PROBLEM TO SOLVE
Some lines in the entries contain the word "bâtiments". Copy all of them.

[Page-level text extractions]
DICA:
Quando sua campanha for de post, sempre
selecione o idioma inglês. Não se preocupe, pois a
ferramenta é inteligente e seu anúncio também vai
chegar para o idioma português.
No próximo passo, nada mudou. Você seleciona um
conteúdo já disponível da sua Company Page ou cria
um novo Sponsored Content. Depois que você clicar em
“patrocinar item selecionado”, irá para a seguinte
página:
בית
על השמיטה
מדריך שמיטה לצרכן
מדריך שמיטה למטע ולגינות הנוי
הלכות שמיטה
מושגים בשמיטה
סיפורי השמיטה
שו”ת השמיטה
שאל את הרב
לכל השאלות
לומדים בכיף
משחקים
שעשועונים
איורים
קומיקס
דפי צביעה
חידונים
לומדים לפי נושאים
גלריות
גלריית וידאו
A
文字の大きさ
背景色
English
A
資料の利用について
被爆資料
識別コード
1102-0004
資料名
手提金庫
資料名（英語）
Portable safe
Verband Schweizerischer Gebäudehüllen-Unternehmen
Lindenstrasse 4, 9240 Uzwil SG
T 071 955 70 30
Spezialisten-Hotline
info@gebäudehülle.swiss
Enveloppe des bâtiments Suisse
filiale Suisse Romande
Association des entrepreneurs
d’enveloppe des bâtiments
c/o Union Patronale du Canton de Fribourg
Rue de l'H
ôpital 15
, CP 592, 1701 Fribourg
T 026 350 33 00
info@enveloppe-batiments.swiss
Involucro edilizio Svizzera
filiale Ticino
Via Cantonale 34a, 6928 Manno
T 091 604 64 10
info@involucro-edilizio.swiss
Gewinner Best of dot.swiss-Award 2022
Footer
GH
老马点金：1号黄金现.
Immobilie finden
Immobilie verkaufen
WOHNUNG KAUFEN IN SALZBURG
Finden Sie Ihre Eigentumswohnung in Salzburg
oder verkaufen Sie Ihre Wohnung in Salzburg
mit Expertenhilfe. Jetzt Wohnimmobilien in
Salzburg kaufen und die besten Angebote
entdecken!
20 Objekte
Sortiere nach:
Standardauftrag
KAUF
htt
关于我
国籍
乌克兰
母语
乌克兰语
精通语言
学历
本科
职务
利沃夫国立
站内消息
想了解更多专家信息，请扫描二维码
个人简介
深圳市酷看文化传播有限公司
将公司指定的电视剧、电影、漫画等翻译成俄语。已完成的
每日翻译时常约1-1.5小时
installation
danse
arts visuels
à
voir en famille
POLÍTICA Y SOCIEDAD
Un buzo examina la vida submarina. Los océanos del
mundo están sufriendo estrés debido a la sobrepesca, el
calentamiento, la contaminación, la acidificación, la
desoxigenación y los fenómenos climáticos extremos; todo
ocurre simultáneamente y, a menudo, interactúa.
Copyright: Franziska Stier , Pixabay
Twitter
==
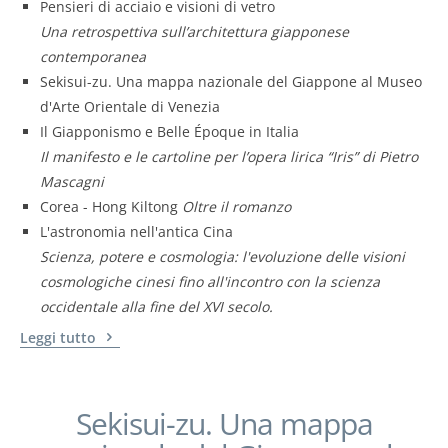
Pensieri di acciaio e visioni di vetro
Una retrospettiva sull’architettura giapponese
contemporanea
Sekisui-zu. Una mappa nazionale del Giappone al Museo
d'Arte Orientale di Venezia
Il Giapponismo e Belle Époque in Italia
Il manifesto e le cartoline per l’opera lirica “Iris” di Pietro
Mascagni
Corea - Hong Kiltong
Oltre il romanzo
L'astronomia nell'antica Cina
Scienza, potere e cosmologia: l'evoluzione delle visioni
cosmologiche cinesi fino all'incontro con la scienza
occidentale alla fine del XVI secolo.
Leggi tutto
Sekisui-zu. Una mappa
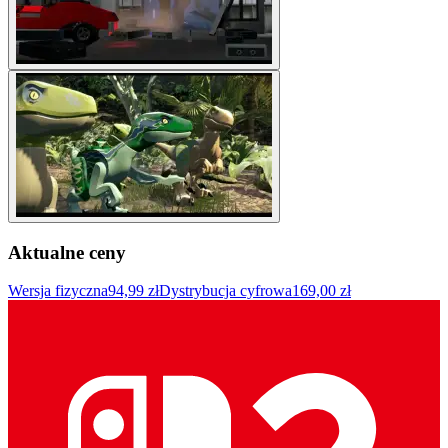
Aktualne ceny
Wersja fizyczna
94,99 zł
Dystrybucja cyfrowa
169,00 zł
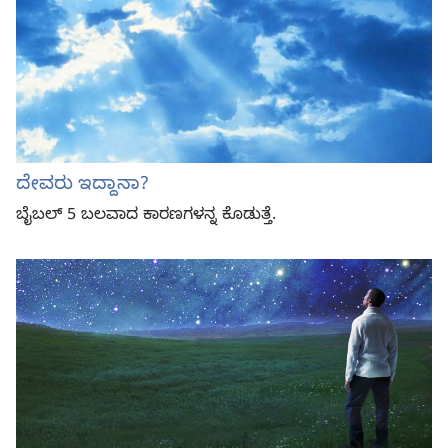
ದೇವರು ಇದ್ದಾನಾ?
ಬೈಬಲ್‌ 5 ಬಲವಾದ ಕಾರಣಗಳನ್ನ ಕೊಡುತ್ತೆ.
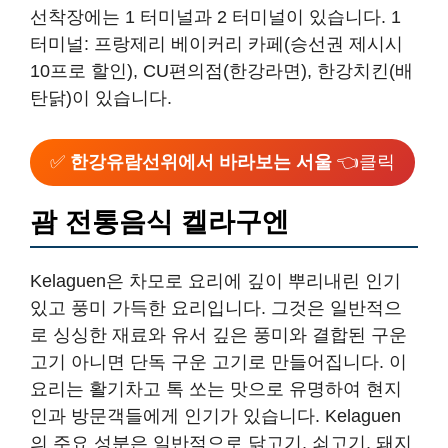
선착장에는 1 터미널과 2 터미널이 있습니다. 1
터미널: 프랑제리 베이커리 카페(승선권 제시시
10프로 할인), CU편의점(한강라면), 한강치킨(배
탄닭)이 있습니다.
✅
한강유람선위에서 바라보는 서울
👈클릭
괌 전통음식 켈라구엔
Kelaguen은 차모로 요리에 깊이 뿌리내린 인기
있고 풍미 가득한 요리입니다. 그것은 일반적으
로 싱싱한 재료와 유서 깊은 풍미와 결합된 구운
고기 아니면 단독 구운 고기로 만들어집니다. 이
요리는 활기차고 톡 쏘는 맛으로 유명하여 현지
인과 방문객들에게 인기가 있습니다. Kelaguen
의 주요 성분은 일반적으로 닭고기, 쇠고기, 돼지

RESPONSE
Enveloppe des bâtiments Suisse
d’enveloppe des bâtiments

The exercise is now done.